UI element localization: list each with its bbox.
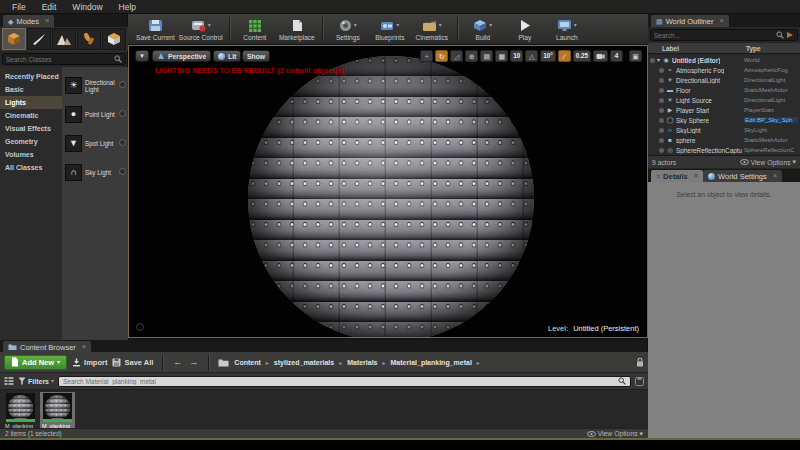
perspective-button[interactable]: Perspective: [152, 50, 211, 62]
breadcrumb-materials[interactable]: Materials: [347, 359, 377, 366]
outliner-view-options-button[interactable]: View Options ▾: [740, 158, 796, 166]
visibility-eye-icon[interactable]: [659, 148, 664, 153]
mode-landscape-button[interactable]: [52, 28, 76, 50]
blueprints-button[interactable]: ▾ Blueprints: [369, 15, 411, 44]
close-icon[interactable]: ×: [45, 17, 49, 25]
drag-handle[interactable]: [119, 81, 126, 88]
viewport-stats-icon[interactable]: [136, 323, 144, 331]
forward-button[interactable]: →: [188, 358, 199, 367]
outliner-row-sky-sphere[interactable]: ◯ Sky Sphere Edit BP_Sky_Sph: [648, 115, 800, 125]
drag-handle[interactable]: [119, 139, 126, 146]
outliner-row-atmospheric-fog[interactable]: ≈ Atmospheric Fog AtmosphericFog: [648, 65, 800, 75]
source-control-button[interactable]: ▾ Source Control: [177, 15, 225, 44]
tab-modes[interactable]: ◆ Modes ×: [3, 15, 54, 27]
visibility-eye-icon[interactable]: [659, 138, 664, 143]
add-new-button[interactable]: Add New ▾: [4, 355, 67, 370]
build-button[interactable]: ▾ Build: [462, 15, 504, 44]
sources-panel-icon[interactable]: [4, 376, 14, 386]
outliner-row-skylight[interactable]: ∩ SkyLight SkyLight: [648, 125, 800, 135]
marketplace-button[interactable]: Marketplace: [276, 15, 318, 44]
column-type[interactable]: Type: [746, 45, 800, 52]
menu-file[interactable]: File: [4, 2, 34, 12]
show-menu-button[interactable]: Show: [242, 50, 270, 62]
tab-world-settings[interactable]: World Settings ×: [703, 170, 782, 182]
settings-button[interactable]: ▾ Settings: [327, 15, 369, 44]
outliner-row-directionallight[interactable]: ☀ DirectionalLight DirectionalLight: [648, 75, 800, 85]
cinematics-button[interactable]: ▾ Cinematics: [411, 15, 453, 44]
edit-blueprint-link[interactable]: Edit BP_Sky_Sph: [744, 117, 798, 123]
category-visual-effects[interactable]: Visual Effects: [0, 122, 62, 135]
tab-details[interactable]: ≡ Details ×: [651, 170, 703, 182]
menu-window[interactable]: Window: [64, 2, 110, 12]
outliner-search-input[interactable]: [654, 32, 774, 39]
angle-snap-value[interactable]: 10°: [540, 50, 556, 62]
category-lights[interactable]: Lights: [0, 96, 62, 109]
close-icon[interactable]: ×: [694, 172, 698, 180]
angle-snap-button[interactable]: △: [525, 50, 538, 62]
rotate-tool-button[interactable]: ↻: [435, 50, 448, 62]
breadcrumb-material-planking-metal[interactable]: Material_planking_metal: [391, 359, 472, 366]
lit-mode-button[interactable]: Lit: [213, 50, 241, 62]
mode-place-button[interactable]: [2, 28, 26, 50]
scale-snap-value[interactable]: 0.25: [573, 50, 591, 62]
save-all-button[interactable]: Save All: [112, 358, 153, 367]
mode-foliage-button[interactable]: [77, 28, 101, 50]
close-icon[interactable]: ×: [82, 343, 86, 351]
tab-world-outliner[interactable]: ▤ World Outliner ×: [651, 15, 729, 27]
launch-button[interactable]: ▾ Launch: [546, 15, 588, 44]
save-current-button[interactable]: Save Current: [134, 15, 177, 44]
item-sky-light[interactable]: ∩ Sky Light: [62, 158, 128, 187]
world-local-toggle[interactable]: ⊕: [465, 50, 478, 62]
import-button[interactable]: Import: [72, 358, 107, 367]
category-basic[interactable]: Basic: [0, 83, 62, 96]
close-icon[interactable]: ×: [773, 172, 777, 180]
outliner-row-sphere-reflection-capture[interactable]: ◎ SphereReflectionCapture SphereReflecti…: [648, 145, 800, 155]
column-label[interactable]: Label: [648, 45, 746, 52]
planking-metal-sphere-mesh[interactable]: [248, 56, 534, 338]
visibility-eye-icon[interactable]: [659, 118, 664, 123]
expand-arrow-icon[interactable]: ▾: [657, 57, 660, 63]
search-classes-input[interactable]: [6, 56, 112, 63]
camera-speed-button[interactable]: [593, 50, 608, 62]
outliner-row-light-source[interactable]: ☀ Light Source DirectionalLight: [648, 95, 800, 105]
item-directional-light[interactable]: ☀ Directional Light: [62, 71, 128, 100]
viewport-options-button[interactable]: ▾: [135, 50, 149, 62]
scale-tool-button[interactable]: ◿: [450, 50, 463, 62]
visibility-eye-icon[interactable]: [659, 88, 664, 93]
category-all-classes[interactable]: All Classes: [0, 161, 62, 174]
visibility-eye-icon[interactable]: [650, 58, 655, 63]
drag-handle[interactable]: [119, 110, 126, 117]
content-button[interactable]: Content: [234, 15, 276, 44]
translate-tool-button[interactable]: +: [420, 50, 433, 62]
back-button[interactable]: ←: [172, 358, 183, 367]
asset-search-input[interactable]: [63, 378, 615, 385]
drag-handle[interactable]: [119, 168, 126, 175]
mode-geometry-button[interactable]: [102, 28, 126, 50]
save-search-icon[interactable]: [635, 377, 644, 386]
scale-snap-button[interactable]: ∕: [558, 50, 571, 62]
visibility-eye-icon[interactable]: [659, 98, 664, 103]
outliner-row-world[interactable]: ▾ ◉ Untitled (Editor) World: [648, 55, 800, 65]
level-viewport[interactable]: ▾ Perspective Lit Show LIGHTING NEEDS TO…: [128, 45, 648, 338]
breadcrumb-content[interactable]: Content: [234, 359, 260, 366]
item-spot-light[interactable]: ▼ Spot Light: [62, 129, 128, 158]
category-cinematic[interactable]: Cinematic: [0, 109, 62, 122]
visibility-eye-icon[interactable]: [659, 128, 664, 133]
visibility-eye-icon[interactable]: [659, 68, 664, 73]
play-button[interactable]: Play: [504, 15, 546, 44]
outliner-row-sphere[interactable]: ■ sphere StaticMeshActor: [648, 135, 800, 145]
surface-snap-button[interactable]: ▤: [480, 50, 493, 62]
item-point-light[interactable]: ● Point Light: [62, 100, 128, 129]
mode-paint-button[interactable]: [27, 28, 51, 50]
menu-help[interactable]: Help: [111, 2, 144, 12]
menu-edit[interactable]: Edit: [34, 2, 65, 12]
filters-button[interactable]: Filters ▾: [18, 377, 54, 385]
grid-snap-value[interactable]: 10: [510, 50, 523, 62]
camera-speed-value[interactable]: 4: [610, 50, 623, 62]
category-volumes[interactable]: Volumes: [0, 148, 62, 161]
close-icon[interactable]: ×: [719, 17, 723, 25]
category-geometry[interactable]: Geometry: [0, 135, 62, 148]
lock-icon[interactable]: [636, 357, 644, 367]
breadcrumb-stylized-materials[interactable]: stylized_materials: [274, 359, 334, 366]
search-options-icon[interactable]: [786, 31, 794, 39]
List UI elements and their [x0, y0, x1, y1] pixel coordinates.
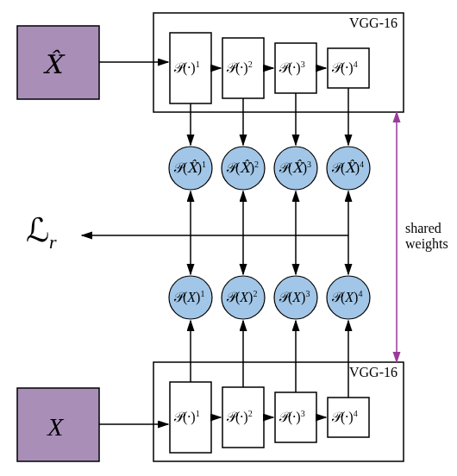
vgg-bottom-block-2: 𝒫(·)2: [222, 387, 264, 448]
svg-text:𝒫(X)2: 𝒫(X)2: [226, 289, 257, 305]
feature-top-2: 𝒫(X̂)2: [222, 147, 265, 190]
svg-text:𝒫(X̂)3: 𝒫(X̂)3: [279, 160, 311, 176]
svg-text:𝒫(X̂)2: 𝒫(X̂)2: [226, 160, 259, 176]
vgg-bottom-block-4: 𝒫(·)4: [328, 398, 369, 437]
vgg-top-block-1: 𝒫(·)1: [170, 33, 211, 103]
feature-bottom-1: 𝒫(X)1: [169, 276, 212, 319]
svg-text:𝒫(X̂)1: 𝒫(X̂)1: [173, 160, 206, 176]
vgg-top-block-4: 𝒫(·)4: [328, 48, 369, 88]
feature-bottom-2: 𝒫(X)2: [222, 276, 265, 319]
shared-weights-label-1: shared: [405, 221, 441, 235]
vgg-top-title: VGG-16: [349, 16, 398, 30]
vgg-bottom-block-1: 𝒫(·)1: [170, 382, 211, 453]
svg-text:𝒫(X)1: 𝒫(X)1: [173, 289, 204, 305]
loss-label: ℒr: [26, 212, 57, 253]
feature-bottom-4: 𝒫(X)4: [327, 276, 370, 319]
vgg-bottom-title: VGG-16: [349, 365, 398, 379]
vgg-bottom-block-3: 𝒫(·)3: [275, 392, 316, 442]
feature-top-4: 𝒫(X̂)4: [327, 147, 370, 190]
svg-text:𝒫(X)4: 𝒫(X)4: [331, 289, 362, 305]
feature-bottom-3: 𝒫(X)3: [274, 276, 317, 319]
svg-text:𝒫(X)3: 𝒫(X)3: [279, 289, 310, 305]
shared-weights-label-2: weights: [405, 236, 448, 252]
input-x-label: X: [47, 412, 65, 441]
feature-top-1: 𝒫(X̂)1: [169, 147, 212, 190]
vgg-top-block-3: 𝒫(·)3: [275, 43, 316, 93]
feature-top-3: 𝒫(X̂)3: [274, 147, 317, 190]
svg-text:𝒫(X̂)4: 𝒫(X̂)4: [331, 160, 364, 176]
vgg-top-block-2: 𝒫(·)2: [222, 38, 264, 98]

==

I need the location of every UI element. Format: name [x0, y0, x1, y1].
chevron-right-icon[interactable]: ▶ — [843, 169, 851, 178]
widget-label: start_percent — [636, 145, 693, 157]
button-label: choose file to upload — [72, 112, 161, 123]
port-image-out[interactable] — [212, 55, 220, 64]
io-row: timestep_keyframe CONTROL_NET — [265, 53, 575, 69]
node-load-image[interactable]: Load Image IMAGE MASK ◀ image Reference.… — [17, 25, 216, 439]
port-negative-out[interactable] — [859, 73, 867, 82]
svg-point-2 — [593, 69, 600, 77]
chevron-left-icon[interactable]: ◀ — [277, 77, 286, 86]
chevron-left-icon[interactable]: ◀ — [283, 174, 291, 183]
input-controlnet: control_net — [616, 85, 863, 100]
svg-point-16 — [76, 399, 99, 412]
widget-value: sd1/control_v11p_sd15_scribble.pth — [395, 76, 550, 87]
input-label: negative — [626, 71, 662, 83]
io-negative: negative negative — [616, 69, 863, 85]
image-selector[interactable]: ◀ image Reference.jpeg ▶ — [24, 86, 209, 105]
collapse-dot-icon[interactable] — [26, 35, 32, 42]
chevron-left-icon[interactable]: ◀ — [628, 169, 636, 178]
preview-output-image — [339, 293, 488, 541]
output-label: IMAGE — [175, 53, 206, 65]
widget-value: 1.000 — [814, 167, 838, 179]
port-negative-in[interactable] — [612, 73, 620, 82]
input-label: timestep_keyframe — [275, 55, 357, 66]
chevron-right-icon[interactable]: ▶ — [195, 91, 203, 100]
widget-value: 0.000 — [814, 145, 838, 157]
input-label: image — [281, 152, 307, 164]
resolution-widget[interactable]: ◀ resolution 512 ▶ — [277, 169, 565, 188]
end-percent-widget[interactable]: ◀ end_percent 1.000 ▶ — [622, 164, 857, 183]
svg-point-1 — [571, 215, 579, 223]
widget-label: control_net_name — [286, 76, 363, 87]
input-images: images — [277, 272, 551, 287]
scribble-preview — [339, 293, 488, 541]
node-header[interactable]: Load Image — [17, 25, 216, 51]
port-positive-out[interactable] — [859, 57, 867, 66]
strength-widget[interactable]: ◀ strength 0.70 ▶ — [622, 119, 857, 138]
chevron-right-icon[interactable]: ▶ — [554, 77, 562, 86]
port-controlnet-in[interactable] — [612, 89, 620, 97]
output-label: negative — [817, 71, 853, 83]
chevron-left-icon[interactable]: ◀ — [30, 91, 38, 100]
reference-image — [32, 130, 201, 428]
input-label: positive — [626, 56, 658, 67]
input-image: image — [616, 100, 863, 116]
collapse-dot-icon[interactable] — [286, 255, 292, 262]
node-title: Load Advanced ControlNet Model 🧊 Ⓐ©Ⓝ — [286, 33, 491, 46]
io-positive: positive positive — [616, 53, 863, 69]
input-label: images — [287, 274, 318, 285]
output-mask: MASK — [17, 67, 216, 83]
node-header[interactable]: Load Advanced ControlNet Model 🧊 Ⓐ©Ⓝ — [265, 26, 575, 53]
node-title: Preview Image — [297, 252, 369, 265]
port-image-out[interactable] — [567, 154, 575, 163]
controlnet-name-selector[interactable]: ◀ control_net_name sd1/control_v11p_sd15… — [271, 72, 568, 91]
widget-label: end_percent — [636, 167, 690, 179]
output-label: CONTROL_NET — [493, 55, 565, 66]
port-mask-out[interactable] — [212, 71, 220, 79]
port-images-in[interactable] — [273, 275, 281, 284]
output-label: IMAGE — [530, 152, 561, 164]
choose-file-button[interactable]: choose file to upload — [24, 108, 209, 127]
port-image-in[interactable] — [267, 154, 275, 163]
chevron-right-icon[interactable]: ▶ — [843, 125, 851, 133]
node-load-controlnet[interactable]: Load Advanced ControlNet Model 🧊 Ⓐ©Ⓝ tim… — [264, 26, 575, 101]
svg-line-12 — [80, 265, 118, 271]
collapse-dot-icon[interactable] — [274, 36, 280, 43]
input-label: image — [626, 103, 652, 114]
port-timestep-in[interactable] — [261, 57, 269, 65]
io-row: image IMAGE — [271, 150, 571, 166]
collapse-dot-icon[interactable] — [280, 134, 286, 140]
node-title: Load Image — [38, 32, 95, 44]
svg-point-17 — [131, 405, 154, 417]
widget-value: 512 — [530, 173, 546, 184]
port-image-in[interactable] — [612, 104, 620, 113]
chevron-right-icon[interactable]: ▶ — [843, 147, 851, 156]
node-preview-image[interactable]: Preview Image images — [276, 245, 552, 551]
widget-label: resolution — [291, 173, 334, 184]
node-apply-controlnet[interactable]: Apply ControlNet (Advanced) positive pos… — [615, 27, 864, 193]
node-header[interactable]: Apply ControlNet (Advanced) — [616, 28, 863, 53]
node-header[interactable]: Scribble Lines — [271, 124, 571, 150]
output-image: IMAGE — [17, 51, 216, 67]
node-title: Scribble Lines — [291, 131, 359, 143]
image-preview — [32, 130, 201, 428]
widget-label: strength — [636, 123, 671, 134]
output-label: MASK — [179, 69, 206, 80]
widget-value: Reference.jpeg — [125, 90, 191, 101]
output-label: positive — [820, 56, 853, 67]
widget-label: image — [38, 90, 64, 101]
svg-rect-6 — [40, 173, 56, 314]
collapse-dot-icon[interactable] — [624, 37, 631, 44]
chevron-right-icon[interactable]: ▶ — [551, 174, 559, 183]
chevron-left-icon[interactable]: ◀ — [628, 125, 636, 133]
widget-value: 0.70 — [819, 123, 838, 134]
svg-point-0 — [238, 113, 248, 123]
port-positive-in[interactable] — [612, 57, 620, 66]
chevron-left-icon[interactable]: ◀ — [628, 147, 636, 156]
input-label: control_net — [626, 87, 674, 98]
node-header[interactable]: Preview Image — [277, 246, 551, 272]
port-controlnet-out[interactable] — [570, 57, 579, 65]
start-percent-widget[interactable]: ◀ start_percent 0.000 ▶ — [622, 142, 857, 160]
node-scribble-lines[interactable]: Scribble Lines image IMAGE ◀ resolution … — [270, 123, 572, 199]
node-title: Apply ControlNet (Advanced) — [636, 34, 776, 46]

TASK DIRECTIONS: Find the string "close" in the material above, and report every line where it occurs.

REPLY TO THE EXERCISE:
close-icon[interactable]: ×: [45, 17, 49, 25]
close-icon[interactable]: ×: [694, 172, 698, 180]
close-icon[interactable]: ×: [82, 343, 86, 351]
close-icon[interactable]: ×: [773, 172, 777, 180]
close-icon[interactable]: ×: [719, 17, 723, 25]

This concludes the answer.